Exercise prompt: If a line in the records contains the word "interactable", count it; state the resulting number and nothing more.

Supplied records:
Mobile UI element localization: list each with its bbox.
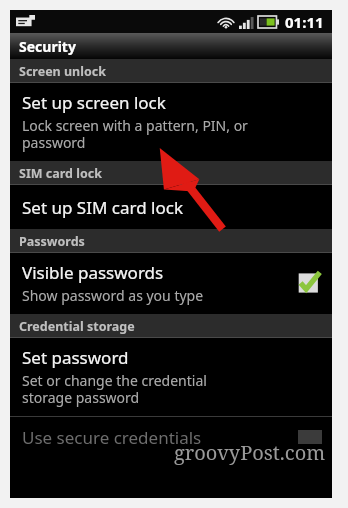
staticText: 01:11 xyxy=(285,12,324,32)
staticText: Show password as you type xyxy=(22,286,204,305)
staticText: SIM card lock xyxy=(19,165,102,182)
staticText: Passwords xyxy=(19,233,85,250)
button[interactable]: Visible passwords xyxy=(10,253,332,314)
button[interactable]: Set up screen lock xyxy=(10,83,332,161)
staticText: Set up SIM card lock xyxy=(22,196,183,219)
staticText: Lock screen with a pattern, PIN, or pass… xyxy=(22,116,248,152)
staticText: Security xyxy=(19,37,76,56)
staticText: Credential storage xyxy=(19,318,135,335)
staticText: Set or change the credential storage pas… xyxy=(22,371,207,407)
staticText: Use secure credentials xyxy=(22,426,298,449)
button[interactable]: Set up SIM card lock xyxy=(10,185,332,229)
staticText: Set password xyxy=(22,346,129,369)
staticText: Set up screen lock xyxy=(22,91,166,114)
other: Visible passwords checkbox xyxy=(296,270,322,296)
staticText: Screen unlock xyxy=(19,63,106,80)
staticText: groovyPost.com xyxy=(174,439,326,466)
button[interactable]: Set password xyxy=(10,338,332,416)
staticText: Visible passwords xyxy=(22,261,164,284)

...

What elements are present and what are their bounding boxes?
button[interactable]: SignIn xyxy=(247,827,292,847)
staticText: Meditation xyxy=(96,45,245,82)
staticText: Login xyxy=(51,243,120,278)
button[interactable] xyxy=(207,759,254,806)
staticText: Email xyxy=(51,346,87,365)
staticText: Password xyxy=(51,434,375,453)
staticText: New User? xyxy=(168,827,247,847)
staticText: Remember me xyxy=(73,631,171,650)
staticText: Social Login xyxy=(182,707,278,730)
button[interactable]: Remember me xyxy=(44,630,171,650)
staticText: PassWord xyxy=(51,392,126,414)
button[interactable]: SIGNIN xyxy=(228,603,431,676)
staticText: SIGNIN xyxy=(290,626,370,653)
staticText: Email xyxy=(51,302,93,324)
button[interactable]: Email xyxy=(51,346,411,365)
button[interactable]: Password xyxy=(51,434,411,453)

Output below: 10